Full Disclosure Power (FDP)
In the early 2000s, manufacturers and retailers began to take liberties in specifying power ratings, providing only the highest power rating an AVR was capable of, even if it was for a split second and at one frequency. This meant consumers were purchasing AVRs with incomplete and potentially misleading power ratings that did not reflect real-world listening scenarios.
In response, NAD created its own power rating standard called Full Disclosure Power in 2002 with the introduction of the T 752 and T 762 A/V Receivers, and subsequently T 753, which applied an average of power outputs across various frequency and amplitude levels to mimic real-world listening. This was a significant decision by NAD since this methodology almost always put NAD at a disadvantage at face value by understating the power ratings of its amplifiers versus those from other manufacturers.

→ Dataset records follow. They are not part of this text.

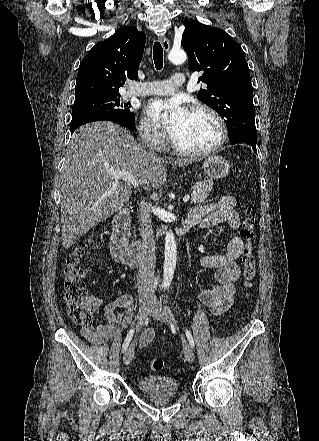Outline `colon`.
Returning <instances> with one entry per match:
<instances>
[{
	"label": "colon",
	"instance_id": "colon-1",
	"mask_svg": "<svg viewBox=\"0 0 319 441\" xmlns=\"http://www.w3.org/2000/svg\"><path fill=\"white\" fill-rule=\"evenodd\" d=\"M255 218L252 215V208L247 206L244 209L241 223V236L245 241L242 253L243 264V285L250 289L256 277L255 257L253 254ZM90 241L83 243L80 247L71 252L64 267V302L68 316L71 320L82 327H92L95 305L90 299L83 278V258L88 249ZM152 371H159L163 368L161 358H152L148 362Z\"/></svg>",
	"mask_w": 319,
	"mask_h": 441
}]
</instances>
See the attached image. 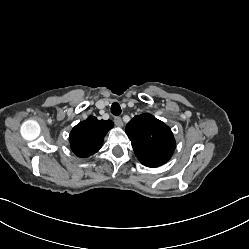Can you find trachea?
I'll use <instances>...</instances> for the list:
<instances>
[{
	"instance_id": "obj_1",
	"label": "trachea",
	"mask_w": 249,
	"mask_h": 249,
	"mask_svg": "<svg viewBox=\"0 0 249 249\" xmlns=\"http://www.w3.org/2000/svg\"><path fill=\"white\" fill-rule=\"evenodd\" d=\"M111 113L115 116H119L121 114V107L118 103H113L111 106Z\"/></svg>"
}]
</instances>
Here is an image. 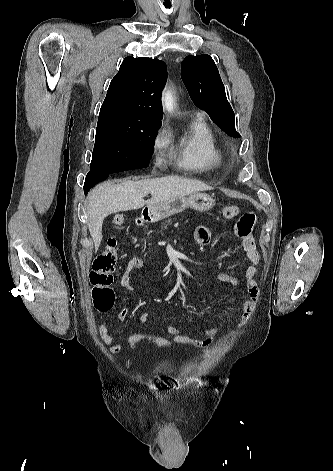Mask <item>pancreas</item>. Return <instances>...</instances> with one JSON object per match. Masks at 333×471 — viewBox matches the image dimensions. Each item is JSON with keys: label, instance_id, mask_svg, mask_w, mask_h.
Listing matches in <instances>:
<instances>
[{"label": "pancreas", "instance_id": "obj_1", "mask_svg": "<svg viewBox=\"0 0 333 471\" xmlns=\"http://www.w3.org/2000/svg\"><path fill=\"white\" fill-rule=\"evenodd\" d=\"M169 224H170V220H168V221L166 220V221L164 222V226L161 228V230H160L159 232H160L161 234H163V233H162L163 229H167V226H168Z\"/></svg>", "mask_w": 333, "mask_h": 471}]
</instances>
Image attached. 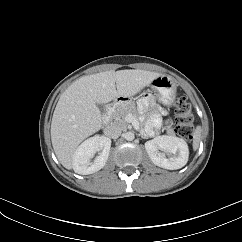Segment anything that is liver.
Instances as JSON below:
<instances>
[{"instance_id":"obj_1","label":"liver","mask_w":242,"mask_h":242,"mask_svg":"<svg viewBox=\"0 0 242 242\" xmlns=\"http://www.w3.org/2000/svg\"><path fill=\"white\" fill-rule=\"evenodd\" d=\"M159 76L162 75L130 69L100 72L73 82L61 95L51 123L52 145L60 163L72 169L77 146L101 129L102 115L97 103L131 98Z\"/></svg>"}]
</instances>
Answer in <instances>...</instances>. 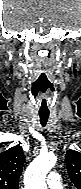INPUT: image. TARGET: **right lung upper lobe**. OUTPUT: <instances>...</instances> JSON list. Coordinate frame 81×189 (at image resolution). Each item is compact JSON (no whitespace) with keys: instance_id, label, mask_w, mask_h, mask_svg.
Returning <instances> with one entry per match:
<instances>
[{"instance_id":"obj_1","label":"right lung upper lobe","mask_w":81,"mask_h":189,"mask_svg":"<svg viewBox=\"0 0 81 189\" xmlns=\"http://www.w3.org/2000/svg\"><path fill=\"white\" fill-rule=\"evenodd\" d=\"M25 156L20 145L0 153V189H18Z\"/></svg>"}]
</instances>
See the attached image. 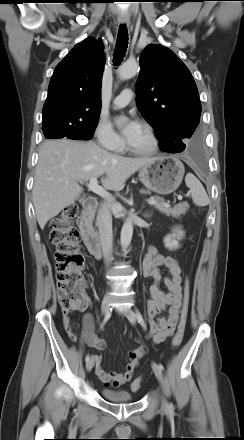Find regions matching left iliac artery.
<instances>
[{
	"label": "left iliac artery",
	"instance_id": "1",
	"mask_svg": "<svg viewBox=\"0 0 244 440\" xmlns=\"http://www.w3.org/2000/svg\"><path fill=\"white\" fill-rule=\"evenodd\" d=\"M135 310H136V316H137V320H138L139 324H140L142 327L145 328V323H144V320H143L142 314L140 313V311H139L137 308H136ZM158 367H159L161 370H164V367H163L162 364H159Z\"/></svg>",
	"mask_w": 244,
	"mask_h": 440
}]
</instances>
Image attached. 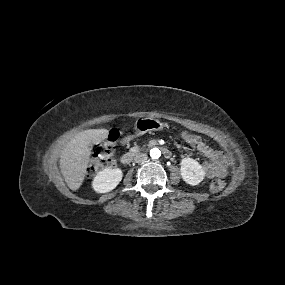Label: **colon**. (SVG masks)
Here are the masks:
<instances>
[{
	"mask_svg": "<svg viewBox=\"0 0 285 285\" xmlns=\"http://www.w3.org/2000/svg\"><path fill=\"white\" fill-rule=\"evenodd\" d=\"M116 138L117 136L115 134H112L109 136L106 144L97 147L89 165L90 172H95L98 169L105 167H111L114 164V160L112 158V150L113 143L115 142ZM183 139L190 147L201 149L204 146V141L191 133H184ZM225 184L226 183L224 179L217 178L211 183L210 189L212 192H219L225 187Z\"/></svg>",
	"mask_w": 285,
	"mask_h": 285,
	"instance_id": "1",
	"label": "colon"
}]
</instances>
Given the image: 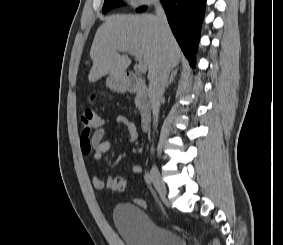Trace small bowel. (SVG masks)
<instances>
[{
	"label": "small bowel",
	"mask_w": 283,
	"mask_h": 245,
	"mask_svg": "<svg viewBox=\"0 0 283 245\" xmlns=\"http://www.w3.org/2000/svg\"><path fill=\"white\" fill-rule=\"evenodd\" d=\"M116 123L126 127L128 131V140L130 142H135L138 139V128L127 117L118 115L116 117ZM105 134L106 130L102 125L90 131L82 130L80 135V143L83 153L86 155H92L96 161L100 160L102 155L107 153L112 147V142L105 139ZM141 172L142 167L139 164H134L130 168L131 174H139ZM113 179L114 177H109L108 179L103 180L94 175L92 177V183L95 189L104 191L107 189H112Z\"/></svg>",
	"instance_id": "obj_1"
}]
</instances>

Modular Design Construction (MDC)
MDC was first introduced in 2007 in the T 765, T 775, and T 785 A/V Receivers, and T 185 pre-amp. Each MDC-equipped AVR or Processor chassis housed six removable modules that include digital video, digital audio, HD analogue video, SD analogue video, analogue audio inputs and outputs. The success of MDC technology continues to grow today, preventing old units from becoming obsolete, and a next-gen MDC2 platform was recently released in the C 399 stereo integrated amplifier.

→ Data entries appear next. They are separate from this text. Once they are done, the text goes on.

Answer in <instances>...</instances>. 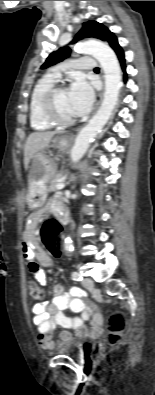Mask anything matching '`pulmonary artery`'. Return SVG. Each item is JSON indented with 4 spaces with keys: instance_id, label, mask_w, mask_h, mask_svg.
<instances>
[{
    "instance_id": "obj_1",
    "label": "pulmonary artery",
    "mask_w": 155,
    "mask_h": 395,
    "mask_svg": "<svg viewBox=\"0 0 155 395\" xmlns=\"http://www.w3.org/2000/svg\"><path fill=\"white\" fill-rule=\"evenodd\" d=\"M96 66V62L92 57L84 56L77 59L70 60L64 64L58 65L52 68L50 76L55 80H58L61 76V71L65 68H75L82 70H93Z\"/></svg>"
}]
</instances>
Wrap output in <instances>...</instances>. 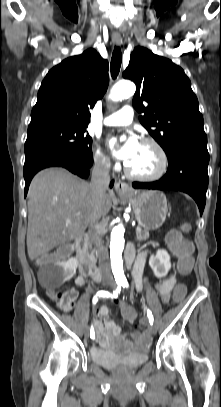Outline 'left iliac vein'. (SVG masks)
<instances>
[{"label":"left iliac vein","mask_w":221,"mask_h":407,"mask_svg":"<svg viewBox=\"0 0 221 407\" xmlns=\"http://www.w3.org/2000/svg\"><path fill=\"white\" fill-rule=\"evenodd\" d=\"M151 333L152 334H156V327L155 326H151Z\"/></svg>","instance_id":"1"}]
</instances>
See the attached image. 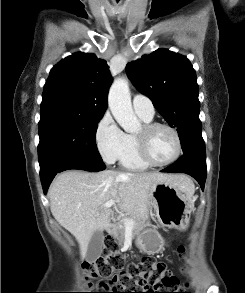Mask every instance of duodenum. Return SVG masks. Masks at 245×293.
<instances>
[{
  "instance_id": "obj_1",
  "label": "duodenum",
  "mask_w": 245,
  "mask_h": 293,
  "mask_svg": "<svg viewBox=\"0 0 245 293\" xmlns=\"http://www.w3.org/2000/svg\"><path fill=\"white\" fill-rule=\"evenodd\" d=\"M106 232L108 235H114V227L113 225L109 224L106 228Z\"/></svg>"
}]
</instances>
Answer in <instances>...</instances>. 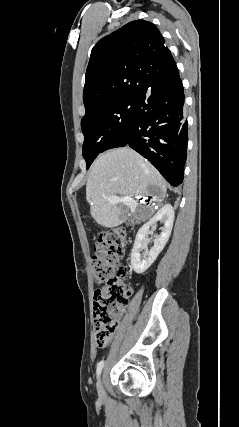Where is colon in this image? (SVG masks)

Direct Digital Feedback Amplifier (DDFA)
In 2009, NAD released the M2, the first integrated amplifier to feature Direct Digital Feedback Amplifier (DDFA) technology. This revolutionary technology featured a purely digital signal path, creating the shortest and most direct path for audio data to travel from source to output, significantly reducing the possibility of introducing distortion and interference along the way. By taking a digital PCM signal directly, the M2 could eliminate any discrepancies in conversion during the amplification stages.
Network Music Streaming
When NAD released the M50, HD digital music downloads were saturating the hi-fi music industry. To compensate for the digital shift, NAD looked even further ahead to create a dream system for serious music lovers that would allow them to download tracks directly to the unit’s built-in hard drive and do network shares supporting hi-res music files up to 24-bit/96kHz music. Equipped with Ethernet, Wi-Fi, HDMI and USB, the M50 was capable of managing, controlling, decoding and playing the most popular digital music formats including Linear PCM up to 24-bit 192kHz, FLAC lossless, MP3, AAC, WMA and Ogg Vorbis.
The M33, released in 2020, was the first commercially available amplifier to carry the Eigentakt technology, the latest in hybrid digital designs that boasts near immeasurable harmonic and intermodular distortion, load-invariant power delivery, and clarity at low volumes that even the most expensive amplifiers struggle to duplicate. Today, Eigentakt technology continues to be interwoven into NAD innovations, delivering a distortion-crushing, ‘black-background’ type listening experience that represents the pinnacle of ‘pure’ hi-fidelity music enjoyment.